Rosyjskie ministerstwo podało, że na miejscu katastrofy w pierwszych dniach pracowało około tysiąca milicjantów, w tym 400 funkcjonariuszy smoleńskiego Urzędu Spraw Wewnętrznych, służby patrolowo-prewencyjnej, OMON-u i OMSN-u (innego oddziału specjalnego milicji), a także GIBDD (milicji drogowej). W zabezpieczaniu miejsc katastrof zwykle uczestniczą też żołnierze wojsk wewnętrznych MSW Rosji.

Warszawska prokuratura prowadzi śledztwo w sprawie kradzieży

Jak powiedziała rzeczniczka warszawskiej prokuratury okręgowej Monika Lewandowska, od 14 maja trwa śledztwo w sprawie kradzieży kart kredytowych i ograbienia zwłok Andrzeja Przewoźnika. Lewandowska zaznaczyłą, że prokuratura na razie nie ma informacji o zatrzymaniu sprawców tego czynu.
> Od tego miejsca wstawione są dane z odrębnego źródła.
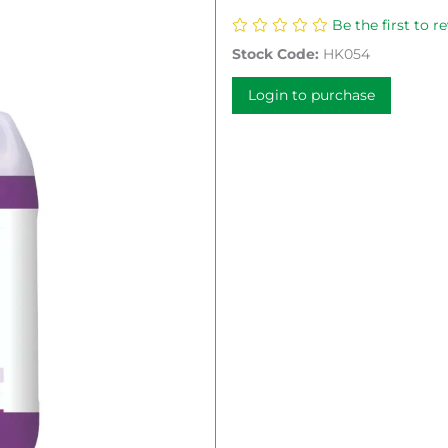
Be the first to r
Stock Code:
HK054
Login to purchase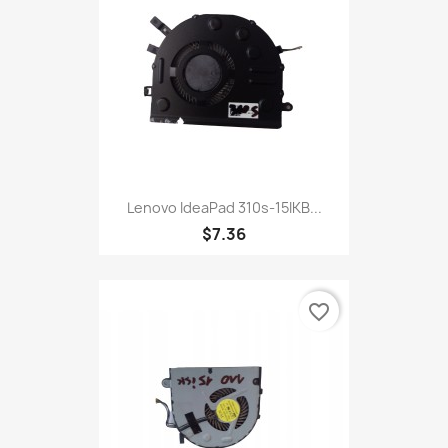
Lenovo IdeaPad 310s-15IKB...
$7.36
favorite_border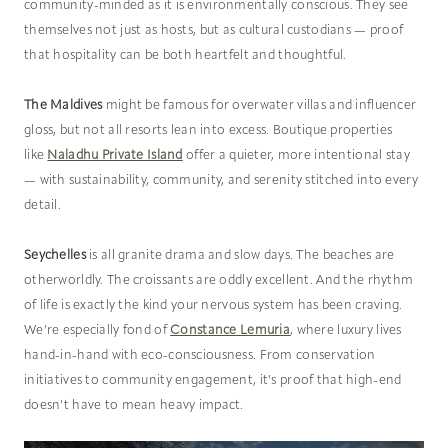
community-minded as it is environmentally conscious. They see
themselves not just as hosts, but as cultural custodians — proof
that hospitality can be both heartfelt and thoughtful.
The Maldives
might be famous for overwater villas and influencer
gloss, but not all resorts lean into excess. Boutique properties
like
Naladhu Private Island
offer a quieter, more intentional stay
— with sustainability, community, and serenity stitched into every
detail.
Seychelles
is all granite drama and slow days. The beaches are
otherworldly. The croissants are oddly excellent. And the rhythm
of life is exactly the kind your nervous system has been craving.
We’re especially fond of
Constance Lemuria
, where luxury lives
hand-in-hand with eco-consciousness. From conservation
initiatives to community engagement, it’s proof that high-end
doesn’t have to mean heavy impact.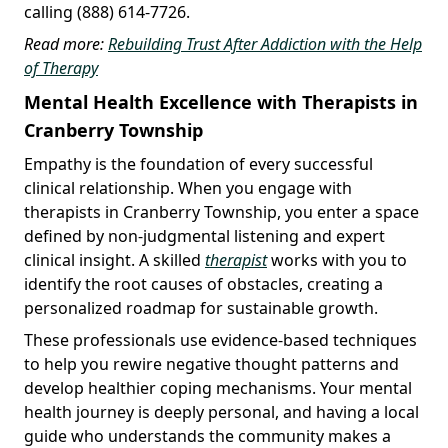
calling (888) 614-7726.
Read more:
Rebuilding Trust After Addiction with the Help
of Therapy
Mental Health Excellence with Therapists in
Cranberry Township
Empathy is the foundation of every successful
clinical relationship. When you engage with
therapists in Cranberry Township, you enter a space
defined by non-judgmental listening and expert
clinical insight. A skilled
therapist
works with you to
identify the root causes of obstacles, creating a
personalized roadmap for sustainable growth.
These professionals use evidence-based techniques
to help you rewire negative thought patterns and
develop healthier coping mechanisms. Your mental
health journey is deeply personal, and having a local
guide who understands the community makes a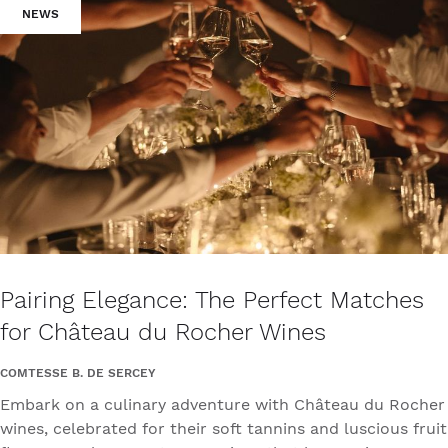
NEWS
Pairing Elegance: The Perfect Matches
for Château du Rocher Wines
COMTESSE B. DE SERCEY
Embark on a culinary adventure with Château du Rocher
wines, celebrated for their soft tannins and luscious fruit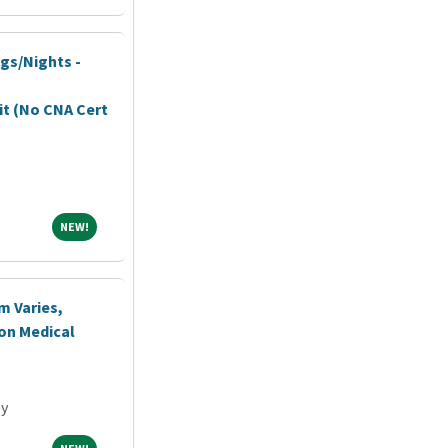
ngs/Nights -
it (No CNA Cert
NEW!
NEW!
m Varies,
ton Medical
ey
NEW!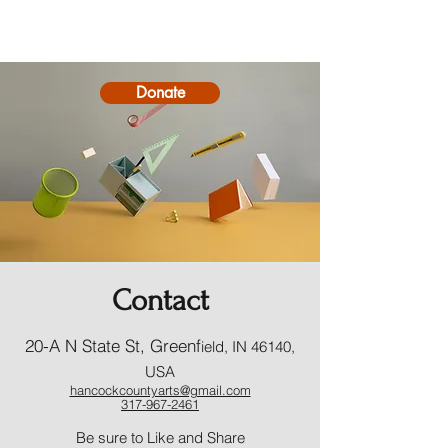
Donate
Contact
20-A N State St, Greenf
ield, IN 46140,
USA
hancockcountyarts@gmail.com
317-967-2461
​Be sure to Like and Share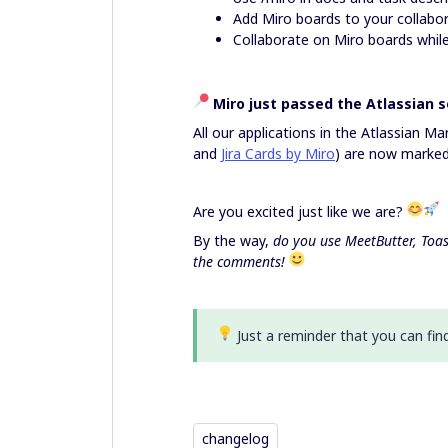
Add Miro boards to your collabor
Collaborate on Miro boards whil
Miro just passed the Atlassian s
All our applications in the Atlassian Ma
and
Jira Cards by Miro
) are now marked 
Are you excited just like we are?
By the way,
do you use
MeetButter, Toas
the comments!
Just a reminder that you can fin
changelog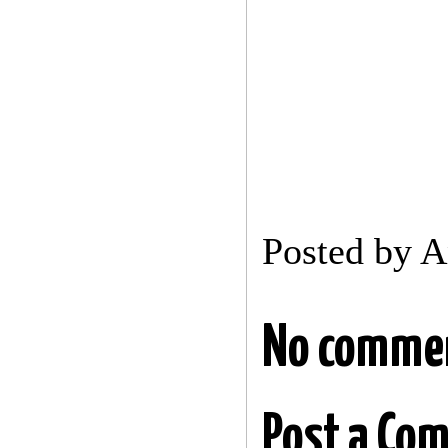
Posted by
A
No comme
Post a Co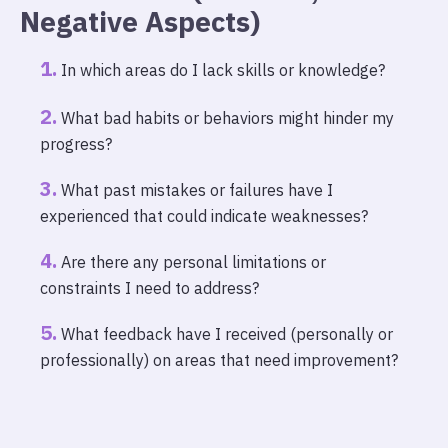
Negative Aspects)
In which areas do I lack skills or knowledge?
What bad habits or behaviors might hinder my
progress?
What past mistakes or failures have I
experienced that could indicate weaknesses?
Are there any personal limitations or
constraints I need to address?
What feedback have I received (personally or
professionally) on areas that need improvement?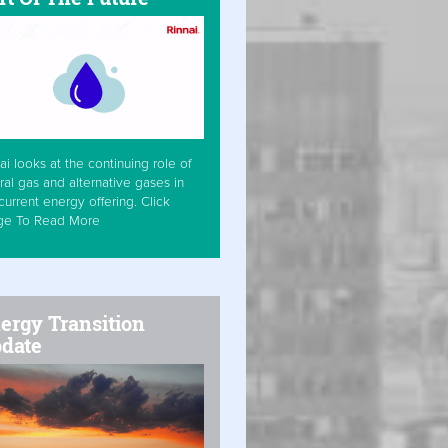
ai looks at the continuing role of
ral gas and alternative gases in
current energy offering. Click
ge To Read More
ergy Transition
date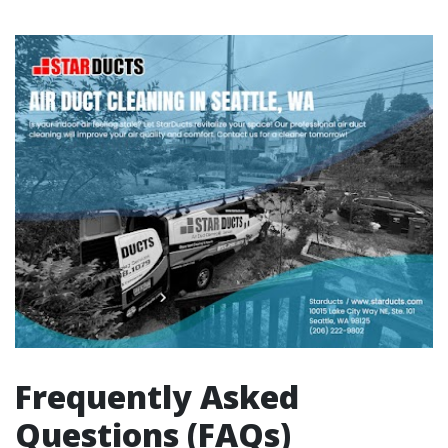
Frequently Asked
Questions (FAQs)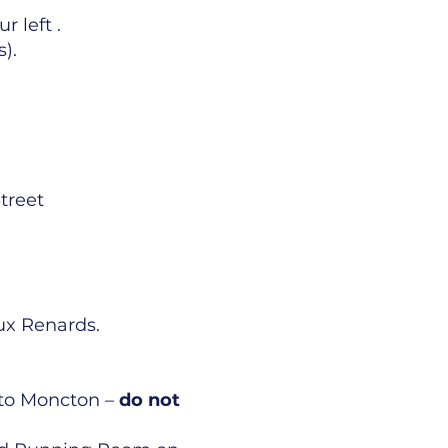
 left .
s).
treet
ux Renards.
k to Moncton –
do not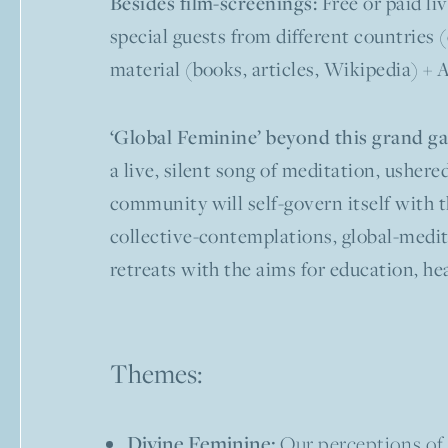
Free or paid li
Besides film-screenings:
special guests from different countries 
material (books, articles, Wikipedia) + 
‘Global Feminine’ beyond this grand ga
a live, silent song of meditation, usher
community will self-govern itself with t
collective-contemplations, global-medita
retreats with the aims for education, he
Themes:
Divine Feminine:
Our perceptions of 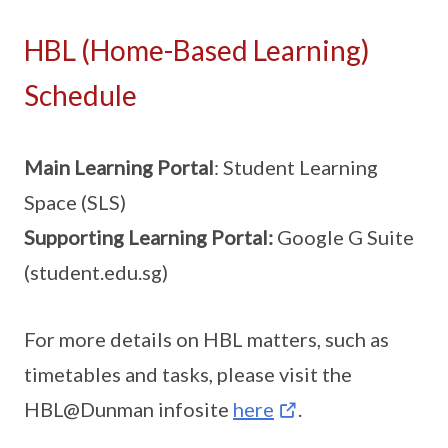
HBL (Home-Based Learning)
Schedule
Main Learning Portal
: Student Learning
Space (SLS)
Supporting Learning Portal:
Google G Suite
(student.edu.sg)
For more details on HBL matters, such as
timetables and tasks, please visit the
HBL@Dunman infosite
here
.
Dotychczas nie dotarła do nas informacja, że w tej sprawie został ktoś zatrzymany - powiedziała.

Polska prokuratura wszczęła śledztwo w tej sprawie na podstawie materiałów wyłączonych przez prokuraturę wojskową ze śledztwa dotyczącego katastrofy pod Smoleńskiem. Wynikało z nich, że skradziono dwie karty kredytowe Przewoźnika, a z jednej z nich wypłacono ok. 6 tys. zł już 2 - 3 godziny po katastrofie.